It’s not just GPUs suffering chip shortages, there’s a year-long waiting list for routers

Newcomers might find it difficult to subscribe to broadband with creeping router shortages

Netgear's XR500 Nighthawk gaming router sits against a white background

We’re no stranger to stock shortages plaguing the best graphics cards, latest consoles, and, to some extent, the best gaming CPUs, but chips are now so scarce that they’re affecting routers, too. Bloomberg reports that supply chains are running dry, causing broadband providers across the world to wait more than double the length of time to receive their orders.
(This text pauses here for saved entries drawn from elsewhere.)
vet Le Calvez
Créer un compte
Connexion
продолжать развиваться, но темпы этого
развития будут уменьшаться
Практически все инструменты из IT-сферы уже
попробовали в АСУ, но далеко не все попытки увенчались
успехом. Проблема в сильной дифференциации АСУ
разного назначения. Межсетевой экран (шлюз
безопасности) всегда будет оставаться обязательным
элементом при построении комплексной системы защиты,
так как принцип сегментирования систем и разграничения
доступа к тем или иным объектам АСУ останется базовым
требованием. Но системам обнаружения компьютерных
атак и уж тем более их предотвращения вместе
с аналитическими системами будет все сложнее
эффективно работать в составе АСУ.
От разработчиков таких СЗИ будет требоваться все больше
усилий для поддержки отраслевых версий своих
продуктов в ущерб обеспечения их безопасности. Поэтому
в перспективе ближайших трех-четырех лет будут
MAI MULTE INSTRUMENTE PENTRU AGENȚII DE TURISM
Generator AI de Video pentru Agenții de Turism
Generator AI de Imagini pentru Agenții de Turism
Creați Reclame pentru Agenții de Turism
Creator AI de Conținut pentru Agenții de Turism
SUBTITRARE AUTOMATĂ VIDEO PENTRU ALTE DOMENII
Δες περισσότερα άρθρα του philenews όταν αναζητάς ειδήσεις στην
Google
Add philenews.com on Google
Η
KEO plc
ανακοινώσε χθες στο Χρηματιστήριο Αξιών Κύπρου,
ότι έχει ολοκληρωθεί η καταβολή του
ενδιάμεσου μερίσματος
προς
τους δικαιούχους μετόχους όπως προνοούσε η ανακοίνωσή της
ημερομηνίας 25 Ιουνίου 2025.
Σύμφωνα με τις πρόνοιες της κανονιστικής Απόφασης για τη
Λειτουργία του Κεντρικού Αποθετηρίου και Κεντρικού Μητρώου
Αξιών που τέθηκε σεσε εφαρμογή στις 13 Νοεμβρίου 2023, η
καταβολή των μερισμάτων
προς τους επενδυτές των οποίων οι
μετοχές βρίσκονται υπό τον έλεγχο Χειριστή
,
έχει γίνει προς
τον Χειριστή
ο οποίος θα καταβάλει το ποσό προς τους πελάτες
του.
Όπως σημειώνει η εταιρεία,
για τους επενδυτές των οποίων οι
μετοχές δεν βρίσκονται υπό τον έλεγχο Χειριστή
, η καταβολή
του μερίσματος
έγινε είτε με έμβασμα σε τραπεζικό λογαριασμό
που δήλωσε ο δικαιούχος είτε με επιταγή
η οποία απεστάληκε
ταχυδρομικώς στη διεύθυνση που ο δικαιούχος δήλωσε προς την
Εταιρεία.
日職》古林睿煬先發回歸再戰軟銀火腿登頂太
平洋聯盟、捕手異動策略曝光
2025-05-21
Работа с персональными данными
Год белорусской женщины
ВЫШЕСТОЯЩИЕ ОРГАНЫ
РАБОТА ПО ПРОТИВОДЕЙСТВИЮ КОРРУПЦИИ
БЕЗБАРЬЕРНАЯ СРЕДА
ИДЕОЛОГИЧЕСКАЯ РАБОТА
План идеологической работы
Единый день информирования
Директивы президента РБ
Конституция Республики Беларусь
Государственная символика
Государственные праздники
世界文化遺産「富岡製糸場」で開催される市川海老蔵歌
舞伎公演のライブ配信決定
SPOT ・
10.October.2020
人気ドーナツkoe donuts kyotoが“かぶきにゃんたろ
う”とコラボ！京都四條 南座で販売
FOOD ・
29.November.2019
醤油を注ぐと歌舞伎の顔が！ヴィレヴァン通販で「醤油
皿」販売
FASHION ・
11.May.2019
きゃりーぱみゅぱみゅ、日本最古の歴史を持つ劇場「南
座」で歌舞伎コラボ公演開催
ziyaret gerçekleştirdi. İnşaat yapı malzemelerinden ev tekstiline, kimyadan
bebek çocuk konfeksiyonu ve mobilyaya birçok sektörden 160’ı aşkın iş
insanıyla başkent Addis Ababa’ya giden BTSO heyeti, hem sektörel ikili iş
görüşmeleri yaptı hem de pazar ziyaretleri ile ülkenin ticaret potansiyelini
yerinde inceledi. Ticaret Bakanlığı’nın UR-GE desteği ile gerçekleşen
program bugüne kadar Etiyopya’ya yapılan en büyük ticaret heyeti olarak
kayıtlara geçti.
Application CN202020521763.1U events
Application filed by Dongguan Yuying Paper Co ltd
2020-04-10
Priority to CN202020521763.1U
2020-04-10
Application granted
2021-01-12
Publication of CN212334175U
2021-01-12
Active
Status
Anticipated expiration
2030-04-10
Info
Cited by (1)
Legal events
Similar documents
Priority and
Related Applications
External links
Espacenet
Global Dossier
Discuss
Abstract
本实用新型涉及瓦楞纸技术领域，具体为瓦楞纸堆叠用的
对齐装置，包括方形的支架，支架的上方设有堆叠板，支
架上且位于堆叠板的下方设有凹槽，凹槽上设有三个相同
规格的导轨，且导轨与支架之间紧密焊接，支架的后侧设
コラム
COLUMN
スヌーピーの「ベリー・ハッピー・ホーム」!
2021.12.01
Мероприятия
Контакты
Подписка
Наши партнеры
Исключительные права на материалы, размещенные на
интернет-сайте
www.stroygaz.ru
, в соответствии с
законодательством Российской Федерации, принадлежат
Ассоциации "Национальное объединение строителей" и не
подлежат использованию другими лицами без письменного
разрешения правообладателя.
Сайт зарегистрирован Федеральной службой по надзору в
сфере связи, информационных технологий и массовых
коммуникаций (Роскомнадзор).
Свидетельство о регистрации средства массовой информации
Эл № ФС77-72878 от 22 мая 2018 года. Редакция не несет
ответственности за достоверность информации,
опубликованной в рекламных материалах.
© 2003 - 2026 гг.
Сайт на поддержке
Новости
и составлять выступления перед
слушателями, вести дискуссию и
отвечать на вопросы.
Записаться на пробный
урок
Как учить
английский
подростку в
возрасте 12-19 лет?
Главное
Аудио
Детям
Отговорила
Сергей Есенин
Usually, carriers would wait up to 30 weeks for a new batch of routers to arrive, but quotes now exceed a year at 60 weeks long as manufacturers continue to suffer from 2020’s factory shutdowns. This could eventually cap the amount of new subscribers a broadband provider can accommodate, which is particularly frustrating given the elevated demand for home broadband equipment but might see a respite as global lockdowns begin to ease.

No company’s run out of routers just yet, with Zyxel Communications’ head of European regional business, Karsten Gewecke, saying it has “been very close several times.” With the supply chokehold getting tighter, however, the Taiwan-based manufacturer says “it could still happen.”

This casts doubt on Acer’s hopeful outlook that chip availability will improve throughout the year, as stock looks like it’ll struggle until 2022 at the earliest. On the plus side, you might be able to make a quick buck later in the year if you have a spare router lying around.